5 things brand-owners can do to make products more sustainable
5 things brand-owners in apparel and furniture can do - right now - to make products more sustainable
The apparel and furniture industries find themselves in a transformational state where companies seek to protect their long-term value and acknowledge business opportunities by devoting themselves to sustainable development.
There are plenty of low hanging fruits that can start your brand in this transformation and positively impact your business-results and brand here and now.
In LTP, we experience that a trustful and open collaboration across the supply-chain accelerate the transformation. Working together with +100 forward-thinking brands – many with a strong sustainability profile - we have collected some practical experiences to share.
Here is our top 5:
1. Consider near-sourcing with raw materials and finished goods travelling as short as possible. Include effects from speed, flexibility, logistics and the brand value selling sustainable products into your benchmark.

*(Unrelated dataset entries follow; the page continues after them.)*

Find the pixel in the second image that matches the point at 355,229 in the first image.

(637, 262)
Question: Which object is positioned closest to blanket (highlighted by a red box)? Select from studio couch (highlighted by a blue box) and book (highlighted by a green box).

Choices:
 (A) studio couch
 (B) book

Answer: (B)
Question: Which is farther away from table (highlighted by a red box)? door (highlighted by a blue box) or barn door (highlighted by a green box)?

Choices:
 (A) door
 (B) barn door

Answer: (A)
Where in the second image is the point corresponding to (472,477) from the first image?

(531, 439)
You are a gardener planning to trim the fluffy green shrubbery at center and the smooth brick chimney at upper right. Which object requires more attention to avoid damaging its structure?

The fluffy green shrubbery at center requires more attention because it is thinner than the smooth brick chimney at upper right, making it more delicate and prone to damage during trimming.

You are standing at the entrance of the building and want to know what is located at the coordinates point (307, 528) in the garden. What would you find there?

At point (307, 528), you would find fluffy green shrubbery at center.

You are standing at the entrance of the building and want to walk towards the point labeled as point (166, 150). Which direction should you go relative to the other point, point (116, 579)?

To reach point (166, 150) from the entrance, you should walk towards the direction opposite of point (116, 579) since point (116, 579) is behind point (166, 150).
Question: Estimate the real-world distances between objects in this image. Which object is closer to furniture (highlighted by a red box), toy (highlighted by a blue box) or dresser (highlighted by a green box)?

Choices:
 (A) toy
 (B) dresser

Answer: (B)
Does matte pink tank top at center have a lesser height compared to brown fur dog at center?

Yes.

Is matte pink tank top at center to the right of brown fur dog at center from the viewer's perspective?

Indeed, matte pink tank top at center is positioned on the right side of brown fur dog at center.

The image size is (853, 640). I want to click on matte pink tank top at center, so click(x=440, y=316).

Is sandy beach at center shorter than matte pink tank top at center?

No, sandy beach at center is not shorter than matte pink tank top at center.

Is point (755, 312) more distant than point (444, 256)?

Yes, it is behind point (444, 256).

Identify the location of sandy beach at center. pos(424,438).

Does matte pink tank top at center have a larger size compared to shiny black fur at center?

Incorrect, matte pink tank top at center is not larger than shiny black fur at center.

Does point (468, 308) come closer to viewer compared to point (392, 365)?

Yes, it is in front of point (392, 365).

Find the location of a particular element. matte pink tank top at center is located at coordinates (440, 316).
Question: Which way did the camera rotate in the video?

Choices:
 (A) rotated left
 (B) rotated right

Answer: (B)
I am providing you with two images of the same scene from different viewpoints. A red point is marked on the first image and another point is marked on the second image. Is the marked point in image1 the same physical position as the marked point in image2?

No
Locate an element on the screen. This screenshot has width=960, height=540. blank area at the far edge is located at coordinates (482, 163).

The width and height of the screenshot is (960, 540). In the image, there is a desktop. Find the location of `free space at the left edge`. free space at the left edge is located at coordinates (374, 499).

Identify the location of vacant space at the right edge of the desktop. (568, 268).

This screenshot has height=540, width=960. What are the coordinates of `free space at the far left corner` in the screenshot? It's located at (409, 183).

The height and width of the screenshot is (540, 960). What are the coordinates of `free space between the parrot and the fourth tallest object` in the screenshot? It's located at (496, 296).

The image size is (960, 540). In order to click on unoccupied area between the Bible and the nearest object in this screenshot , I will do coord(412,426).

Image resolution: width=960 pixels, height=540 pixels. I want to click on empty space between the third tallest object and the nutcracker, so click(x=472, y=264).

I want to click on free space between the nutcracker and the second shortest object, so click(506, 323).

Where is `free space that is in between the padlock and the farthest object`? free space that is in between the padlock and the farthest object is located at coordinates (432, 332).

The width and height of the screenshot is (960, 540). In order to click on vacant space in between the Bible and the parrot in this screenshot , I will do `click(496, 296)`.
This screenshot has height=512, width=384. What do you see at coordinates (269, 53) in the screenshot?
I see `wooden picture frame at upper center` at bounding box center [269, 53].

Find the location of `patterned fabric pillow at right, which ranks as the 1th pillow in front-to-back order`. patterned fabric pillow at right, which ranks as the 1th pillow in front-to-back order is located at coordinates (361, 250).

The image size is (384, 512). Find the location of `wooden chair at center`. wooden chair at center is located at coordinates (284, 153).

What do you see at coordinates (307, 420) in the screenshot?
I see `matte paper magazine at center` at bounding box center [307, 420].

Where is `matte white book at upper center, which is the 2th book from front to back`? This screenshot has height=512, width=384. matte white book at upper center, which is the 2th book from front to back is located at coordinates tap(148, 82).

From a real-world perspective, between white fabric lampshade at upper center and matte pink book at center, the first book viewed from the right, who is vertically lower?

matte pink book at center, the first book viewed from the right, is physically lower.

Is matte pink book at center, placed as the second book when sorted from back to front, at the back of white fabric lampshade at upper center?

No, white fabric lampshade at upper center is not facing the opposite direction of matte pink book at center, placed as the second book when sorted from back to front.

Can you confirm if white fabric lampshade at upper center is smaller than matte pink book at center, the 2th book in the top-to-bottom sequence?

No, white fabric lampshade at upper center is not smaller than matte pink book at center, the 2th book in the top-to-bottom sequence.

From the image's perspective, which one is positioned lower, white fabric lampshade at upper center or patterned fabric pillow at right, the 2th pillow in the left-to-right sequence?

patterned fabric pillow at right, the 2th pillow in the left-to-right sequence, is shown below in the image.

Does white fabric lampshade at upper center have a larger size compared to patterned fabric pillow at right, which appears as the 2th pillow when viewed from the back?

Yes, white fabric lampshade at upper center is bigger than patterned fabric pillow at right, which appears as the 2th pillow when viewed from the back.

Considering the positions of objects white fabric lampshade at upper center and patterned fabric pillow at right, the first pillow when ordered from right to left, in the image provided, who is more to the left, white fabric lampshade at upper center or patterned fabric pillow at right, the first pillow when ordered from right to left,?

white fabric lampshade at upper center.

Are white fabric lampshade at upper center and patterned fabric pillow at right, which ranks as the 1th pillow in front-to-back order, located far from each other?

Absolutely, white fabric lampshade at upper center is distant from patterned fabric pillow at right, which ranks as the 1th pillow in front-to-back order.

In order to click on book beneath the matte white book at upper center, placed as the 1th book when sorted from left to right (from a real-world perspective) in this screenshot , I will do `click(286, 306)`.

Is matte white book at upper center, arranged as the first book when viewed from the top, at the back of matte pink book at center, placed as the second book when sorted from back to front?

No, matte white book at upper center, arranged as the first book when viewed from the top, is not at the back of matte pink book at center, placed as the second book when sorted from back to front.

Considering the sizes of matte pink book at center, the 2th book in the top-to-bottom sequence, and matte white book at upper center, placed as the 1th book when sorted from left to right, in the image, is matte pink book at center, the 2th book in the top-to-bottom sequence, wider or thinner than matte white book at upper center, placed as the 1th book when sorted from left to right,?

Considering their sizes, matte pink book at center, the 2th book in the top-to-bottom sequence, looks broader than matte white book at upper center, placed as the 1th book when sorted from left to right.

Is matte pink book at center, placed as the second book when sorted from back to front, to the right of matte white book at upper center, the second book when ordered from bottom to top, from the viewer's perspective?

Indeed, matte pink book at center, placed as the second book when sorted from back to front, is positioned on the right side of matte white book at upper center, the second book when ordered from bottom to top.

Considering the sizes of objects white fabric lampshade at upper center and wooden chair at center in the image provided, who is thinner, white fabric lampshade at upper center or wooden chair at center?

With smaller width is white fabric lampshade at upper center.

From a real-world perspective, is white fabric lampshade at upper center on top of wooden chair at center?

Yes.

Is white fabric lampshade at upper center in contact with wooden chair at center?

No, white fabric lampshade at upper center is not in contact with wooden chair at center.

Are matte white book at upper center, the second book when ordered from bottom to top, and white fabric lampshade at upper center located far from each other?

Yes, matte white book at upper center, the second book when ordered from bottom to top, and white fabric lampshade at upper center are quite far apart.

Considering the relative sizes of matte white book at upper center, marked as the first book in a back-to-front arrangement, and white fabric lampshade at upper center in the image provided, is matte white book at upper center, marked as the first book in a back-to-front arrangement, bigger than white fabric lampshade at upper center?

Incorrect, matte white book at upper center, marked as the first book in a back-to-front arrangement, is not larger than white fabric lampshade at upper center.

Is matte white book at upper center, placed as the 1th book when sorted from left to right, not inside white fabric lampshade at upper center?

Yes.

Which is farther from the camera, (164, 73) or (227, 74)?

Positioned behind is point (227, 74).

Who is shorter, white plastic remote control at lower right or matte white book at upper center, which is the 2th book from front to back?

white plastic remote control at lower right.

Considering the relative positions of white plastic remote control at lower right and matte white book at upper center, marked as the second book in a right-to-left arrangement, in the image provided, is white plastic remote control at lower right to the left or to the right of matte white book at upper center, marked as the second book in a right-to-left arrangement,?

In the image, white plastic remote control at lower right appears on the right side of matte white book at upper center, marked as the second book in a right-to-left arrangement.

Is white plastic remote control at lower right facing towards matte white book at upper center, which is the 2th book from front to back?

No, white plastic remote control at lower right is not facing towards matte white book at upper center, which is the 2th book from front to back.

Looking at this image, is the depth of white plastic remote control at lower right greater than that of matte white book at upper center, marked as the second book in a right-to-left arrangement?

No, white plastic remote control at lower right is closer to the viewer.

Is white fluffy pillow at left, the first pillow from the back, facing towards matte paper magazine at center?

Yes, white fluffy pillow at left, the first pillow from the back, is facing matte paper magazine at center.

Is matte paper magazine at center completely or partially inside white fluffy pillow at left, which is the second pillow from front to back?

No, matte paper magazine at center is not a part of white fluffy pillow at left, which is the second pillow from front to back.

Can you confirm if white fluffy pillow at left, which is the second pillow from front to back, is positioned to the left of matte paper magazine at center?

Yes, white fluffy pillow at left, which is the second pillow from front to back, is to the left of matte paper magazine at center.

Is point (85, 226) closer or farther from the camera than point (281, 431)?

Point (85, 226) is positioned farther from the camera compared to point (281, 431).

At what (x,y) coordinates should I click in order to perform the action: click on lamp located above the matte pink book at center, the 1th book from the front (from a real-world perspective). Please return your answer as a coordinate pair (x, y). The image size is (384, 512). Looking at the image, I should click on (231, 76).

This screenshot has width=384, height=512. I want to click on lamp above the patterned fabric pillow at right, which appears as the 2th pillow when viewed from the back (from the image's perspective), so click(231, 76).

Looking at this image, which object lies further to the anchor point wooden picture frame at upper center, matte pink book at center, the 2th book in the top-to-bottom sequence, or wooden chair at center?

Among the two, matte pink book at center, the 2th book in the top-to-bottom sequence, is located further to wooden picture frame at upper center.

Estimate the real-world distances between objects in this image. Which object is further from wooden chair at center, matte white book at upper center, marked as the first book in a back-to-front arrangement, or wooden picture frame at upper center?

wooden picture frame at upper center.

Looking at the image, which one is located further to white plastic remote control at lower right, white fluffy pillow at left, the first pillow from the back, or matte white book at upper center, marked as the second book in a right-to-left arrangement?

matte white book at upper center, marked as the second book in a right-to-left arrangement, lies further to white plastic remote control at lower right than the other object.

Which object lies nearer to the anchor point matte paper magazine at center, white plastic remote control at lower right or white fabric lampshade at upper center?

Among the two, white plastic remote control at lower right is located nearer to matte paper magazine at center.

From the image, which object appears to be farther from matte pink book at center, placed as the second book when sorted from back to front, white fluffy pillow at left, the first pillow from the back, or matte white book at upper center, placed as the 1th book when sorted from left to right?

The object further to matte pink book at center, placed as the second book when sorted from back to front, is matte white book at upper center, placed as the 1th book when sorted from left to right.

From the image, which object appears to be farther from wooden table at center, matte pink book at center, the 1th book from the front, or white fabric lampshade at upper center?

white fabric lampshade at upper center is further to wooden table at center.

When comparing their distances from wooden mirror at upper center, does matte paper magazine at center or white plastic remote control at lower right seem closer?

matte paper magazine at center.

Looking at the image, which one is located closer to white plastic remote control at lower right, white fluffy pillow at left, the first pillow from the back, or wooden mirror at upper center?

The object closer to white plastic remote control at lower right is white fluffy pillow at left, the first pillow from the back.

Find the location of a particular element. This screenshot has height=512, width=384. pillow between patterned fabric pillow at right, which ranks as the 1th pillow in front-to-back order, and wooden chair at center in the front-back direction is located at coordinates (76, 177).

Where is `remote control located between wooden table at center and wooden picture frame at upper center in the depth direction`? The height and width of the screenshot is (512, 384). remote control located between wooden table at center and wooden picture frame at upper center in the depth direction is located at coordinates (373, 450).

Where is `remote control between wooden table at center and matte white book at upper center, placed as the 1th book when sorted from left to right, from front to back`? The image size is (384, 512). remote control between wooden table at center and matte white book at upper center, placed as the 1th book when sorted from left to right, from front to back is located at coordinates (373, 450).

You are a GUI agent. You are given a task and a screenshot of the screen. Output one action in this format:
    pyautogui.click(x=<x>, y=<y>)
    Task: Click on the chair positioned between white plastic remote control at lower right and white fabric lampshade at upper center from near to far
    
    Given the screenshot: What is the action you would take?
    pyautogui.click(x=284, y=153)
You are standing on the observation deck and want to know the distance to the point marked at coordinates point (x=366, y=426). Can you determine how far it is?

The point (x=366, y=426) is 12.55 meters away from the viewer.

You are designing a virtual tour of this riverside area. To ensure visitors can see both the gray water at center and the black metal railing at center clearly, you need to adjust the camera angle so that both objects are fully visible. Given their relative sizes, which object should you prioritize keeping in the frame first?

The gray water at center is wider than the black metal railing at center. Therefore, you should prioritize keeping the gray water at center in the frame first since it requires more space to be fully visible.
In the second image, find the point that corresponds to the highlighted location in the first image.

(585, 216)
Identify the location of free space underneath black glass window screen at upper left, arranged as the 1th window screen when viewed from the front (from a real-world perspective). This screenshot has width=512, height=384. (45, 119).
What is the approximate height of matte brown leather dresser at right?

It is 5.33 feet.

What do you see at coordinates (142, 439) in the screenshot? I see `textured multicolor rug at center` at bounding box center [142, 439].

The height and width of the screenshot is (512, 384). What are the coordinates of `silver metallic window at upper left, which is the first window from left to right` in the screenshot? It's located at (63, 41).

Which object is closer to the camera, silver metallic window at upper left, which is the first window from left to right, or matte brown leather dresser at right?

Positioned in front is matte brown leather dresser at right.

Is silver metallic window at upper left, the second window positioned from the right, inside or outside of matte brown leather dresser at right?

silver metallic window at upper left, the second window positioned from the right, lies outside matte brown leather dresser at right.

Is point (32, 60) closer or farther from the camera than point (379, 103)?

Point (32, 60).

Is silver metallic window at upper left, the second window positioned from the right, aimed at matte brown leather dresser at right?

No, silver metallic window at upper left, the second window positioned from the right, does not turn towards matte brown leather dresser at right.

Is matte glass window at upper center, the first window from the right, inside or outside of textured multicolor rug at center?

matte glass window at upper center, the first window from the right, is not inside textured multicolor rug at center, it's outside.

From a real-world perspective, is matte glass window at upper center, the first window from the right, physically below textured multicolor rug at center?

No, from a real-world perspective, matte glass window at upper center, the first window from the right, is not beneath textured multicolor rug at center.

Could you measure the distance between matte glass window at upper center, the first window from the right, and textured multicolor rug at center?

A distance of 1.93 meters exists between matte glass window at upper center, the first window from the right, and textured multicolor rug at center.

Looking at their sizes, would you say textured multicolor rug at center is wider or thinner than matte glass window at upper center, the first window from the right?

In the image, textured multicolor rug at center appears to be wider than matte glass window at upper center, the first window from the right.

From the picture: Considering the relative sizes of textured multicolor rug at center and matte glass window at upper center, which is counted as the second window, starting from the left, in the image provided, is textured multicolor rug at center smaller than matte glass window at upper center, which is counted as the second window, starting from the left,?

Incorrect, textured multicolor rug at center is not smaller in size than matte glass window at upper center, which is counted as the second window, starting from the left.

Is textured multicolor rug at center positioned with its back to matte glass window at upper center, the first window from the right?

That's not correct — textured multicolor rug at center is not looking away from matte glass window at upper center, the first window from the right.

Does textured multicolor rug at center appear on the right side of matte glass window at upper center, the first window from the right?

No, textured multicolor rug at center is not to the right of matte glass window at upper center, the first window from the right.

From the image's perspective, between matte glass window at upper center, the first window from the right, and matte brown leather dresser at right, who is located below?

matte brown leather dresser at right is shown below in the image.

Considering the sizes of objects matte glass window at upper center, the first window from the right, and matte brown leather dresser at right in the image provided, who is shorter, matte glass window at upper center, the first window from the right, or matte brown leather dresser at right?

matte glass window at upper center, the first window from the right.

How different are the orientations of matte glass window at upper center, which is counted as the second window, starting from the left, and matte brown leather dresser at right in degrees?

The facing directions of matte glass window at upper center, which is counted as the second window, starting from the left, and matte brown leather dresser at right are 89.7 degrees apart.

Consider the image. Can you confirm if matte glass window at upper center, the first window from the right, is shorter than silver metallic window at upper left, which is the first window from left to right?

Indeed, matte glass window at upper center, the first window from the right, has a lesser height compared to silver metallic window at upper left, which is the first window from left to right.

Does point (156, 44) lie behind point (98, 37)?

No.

2. Review the packaging solutions with your supplier. Change plastic to recycled, and carton to FSC certified. Analyze if you might be over-wrapping the goods. Discuss with your supplier if any products possibility could be reengineered to knock-down solutions (furniture) saving tons of emissions and money.
3. Require your supplier comply with ESG industry standards. In furniture it could be Swedish Möbelfakta and FSC. In apparel BlueSign, Fairwear, BSCI, GOTS or other. Do not stop there. Discuss the audit reports with your supplier and identify possibilities to improve. Stay open that some changes might cost a little money, where others might save. Be creative together on how to convert ESG into market value.
4. Require your suppliers have accountable measures on CO2 emissions, on use of chemicals and on waste handling. Do not stop there. Study the developments and discuss improvements. In LTP we lowered the CO2 emissions per furniture unit with 30% from 2016 to 2019 by using Green Energy. The solutions are available here and now.
5. Ask your supplier to check if any materials can be substituted to sustainable alternatives. Require that your key-suppliers build up this knowhow and start using DFE (design for environment) and DFD (design for disassembly) in your design collaboration.